Data to examine

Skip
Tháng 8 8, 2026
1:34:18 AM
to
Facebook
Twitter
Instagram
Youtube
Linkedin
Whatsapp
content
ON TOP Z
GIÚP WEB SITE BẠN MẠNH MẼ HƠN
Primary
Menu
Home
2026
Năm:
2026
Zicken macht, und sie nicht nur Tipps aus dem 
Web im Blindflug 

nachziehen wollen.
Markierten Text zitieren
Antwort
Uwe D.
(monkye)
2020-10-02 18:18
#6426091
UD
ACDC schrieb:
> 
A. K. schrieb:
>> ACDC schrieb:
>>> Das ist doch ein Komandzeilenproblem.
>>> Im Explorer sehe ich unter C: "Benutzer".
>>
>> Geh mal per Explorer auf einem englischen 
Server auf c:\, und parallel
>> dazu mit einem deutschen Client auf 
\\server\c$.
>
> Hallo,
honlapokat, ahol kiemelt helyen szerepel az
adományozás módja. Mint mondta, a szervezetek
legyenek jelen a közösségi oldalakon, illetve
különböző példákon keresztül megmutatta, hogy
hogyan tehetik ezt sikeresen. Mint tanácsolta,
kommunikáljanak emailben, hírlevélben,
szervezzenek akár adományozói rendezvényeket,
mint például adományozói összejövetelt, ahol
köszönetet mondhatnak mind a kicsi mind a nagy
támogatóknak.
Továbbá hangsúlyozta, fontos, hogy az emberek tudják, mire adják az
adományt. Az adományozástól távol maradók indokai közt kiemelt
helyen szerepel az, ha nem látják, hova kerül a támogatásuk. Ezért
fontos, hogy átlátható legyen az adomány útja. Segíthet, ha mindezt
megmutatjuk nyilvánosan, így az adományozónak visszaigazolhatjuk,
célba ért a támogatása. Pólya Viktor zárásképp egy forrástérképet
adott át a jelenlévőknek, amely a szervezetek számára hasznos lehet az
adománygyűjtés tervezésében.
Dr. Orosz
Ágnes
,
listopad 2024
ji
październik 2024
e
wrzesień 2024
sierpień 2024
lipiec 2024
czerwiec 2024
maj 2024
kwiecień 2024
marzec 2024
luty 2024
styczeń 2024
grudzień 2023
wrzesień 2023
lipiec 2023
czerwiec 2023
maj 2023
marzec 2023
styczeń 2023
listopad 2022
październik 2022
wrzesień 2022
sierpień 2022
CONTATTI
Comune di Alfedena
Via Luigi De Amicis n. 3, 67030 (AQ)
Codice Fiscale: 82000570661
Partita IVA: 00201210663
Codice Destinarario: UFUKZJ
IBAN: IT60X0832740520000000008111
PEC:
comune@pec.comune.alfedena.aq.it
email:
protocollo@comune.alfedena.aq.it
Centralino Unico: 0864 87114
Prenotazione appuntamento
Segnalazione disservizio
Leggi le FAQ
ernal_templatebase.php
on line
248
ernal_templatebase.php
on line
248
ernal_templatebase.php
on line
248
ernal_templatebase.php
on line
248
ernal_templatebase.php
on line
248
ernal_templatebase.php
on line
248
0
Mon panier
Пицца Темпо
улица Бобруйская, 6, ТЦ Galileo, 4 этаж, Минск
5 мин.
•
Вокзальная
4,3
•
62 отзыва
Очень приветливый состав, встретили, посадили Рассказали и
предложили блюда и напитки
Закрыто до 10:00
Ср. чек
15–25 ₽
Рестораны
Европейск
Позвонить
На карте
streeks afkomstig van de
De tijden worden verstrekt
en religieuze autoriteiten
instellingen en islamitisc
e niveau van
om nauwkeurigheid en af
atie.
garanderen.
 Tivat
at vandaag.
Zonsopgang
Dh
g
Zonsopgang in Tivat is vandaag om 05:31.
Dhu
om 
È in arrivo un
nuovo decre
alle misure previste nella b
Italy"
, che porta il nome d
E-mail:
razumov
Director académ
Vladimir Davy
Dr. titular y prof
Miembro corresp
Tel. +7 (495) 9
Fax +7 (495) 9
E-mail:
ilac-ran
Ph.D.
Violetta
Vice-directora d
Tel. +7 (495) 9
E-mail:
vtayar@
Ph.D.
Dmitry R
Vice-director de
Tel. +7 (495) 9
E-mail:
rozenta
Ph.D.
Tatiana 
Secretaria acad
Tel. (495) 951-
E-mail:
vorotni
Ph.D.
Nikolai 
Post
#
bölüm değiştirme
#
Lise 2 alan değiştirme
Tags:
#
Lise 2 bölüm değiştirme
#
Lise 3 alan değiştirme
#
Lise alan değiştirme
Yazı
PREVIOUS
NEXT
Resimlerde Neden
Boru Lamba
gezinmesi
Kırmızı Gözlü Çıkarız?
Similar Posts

What you have to do
Restate all of the material, keeping every word intact.

Response
Skip
Tháng 8 8, 2026
1:34:18 AM
to
Facebook
Twitter
Instagram
Youtube
Linkedin
Whatsapp
content
ON TOP Z
GIÚP WEB SITE BẠN MẠNH MẼ HƠN
Primary
Menu
Home
2026
Năm:
2026
Zicken macht, und sie nicht nur Tipps aus dem 
Web im Blindflug 

nachziehen wollen.
Markierten Text zitieren
Antwort
Uwe D.
(monkye)
2020-10-02 18:18
#6426091
UD
ACDC schrieb:
> 
A. K. schrieb:
>> ACDC schrieb:
>>> Das ist doch ein Komandzeilenproblem.
>>> Im Explorer sehe ich unter C: "Benutzer".
>>
>> Geh mal per Explorer auf einem englischen 
Server auf c:\, und parallel
>> dazu mit einem deutschen Client auf 
\\server\c$.
>
> Hallo,
honlapokat, ahol kiemelt helyen szerepel az
adományozás módja. Mint mondta, a szervezetek
legyenek jelen a közösségi oldalakon, illetve
különböző példákon keresztül megmutatta, hogy
hogyan tehetik ezt sikeresen. Mint tanácsolta,
kommunikáljanak emailben, hírlevélben,
szervezzenek akár adományozói rendezvényeket,
mint például adományozói összejövetelt, ahol
köszönetet mondhatnak mind a kicsi mind a nagy
támogatóknak.
Továbbá hangsúlyozta, fontos, hogy az emberek tudják, mire adják az
adományt. Az adományozástól távol maradók indokai közt kiemelt
helyen szerepel az, ha nem látják, hova kerül a támogatásuk. Ezért
fontos, hogy átlátható legyen az adomány útja. Segíthet, ha mindezt
megmutatjuk nyilvánosan, így az adományozónak visszaigazolhatjuk,
célba ért a támogatása. Pólya Viktor zárásképp egy forrástérképet
adott át a jelenlévőknek, amely a szervezetek számára hasznos lehet az
adománygyűjtés tervezésében.
Dr. Orosz
Ágnes
,
listopad 2024
ji
październik 2024
e
wrzesień 2024
sierpień 2024
lipiec 2024
czerwiec 2024
maj 2024
kwiecień 2024
marzec 2024
luty 2024
styczeń 2024
grudzień 2023
wrzesień 2023
lipiec 2023
czerwiec 2023
maj 2023
marzec 2023
styczeń 2023
listopad 2022
październik 2022
wrzesień 2022
sierpień 2022
CONTATTI
Comune di Alfedena
Via Luigi De Amicis n. 3, 67030 (AQ)
Codice Fiscale: 82000570661
Partita IVA: 00201210663
Codice Destinarario: UFUKZJ
IBAN: IT60X0832740520000000008111
PEC:
comune@pec.comune.alfedena.aq.it
email:
protocollo@comune.alfedena.aq.it
Centralino Unico: 0864 87114
Prenotazione appuntamento
Segnalazione disservizio
Leggi le FAQ
ernal_templatebase.php
on line
248
ernal_templatebase.php
on line
248
ernal_templatebase.php
on line
248
ernal_templatebase.php
on line
248
ernal_templatebase.php
on line
248
ernal_templatebase.php
on line
248
0
Mon panier
Пицца Темпо
улица Бобруйская, 6, ТЦ Galileo, 4 этаж, Минск
5 мин.
•
Вокзальная
4,3
•
62 отзыва
Очень приветливый состав, встретили, посадили Рассказали и
предложили блюда и напитки
Закрыто до 10:00
Ср. чек
15–25 ₽
Рестораны
Европейск
Позвонить
На карте
streeks afkomstig van de
De tijden worden verstrekt
en religieuze autoriteiten
instellingen en islamitisc
e niveau van
om nauwkeurigheid en af
atie.
garanderen.
 Tivat
at vandaag.
Zonsopgang
Dh
g
Zonsopgang in Tivat is vandaag om 05:31.
Dhu
om 
È in arrivo un
nuovo decre
alle misure previste nella b
Italy"
, che porta il nome d
E-mail:
razumov
Director académ
Vladimir Davy
Dr. titular y prof
Miembro corresp
Tel. +7 (495) 9
Fax +7 (495) 9
E-mail:
ilac-ran
Ph.D.
Violetta
Vice-directora d
Tel. +7 (495) 9
E-mail:
vtayar@
Ph.D.
Dmitry R
Vice-director de
Tel. +7 (495) 9
E-mail:
rozenta
Ph.D.
Tatiana 
Secretaria acad
Tel. (495) 951-
E-mail:
vorotni
Ph.D.
Nikolai 
Post
#
bölüm değiştirme
#
Lise 2 alan değiştirme
Tags:
#
Lise 2 bölüm değiştirme
#
Lise 3 alan değiştirme
#
Lise alan değiştirme
Yazı
PREVIOUS
NEXT
Resimlerde Neden
Boru Lamba
gezinmesi
Kırmızı Gözlü Çıkarız?
Similar Posts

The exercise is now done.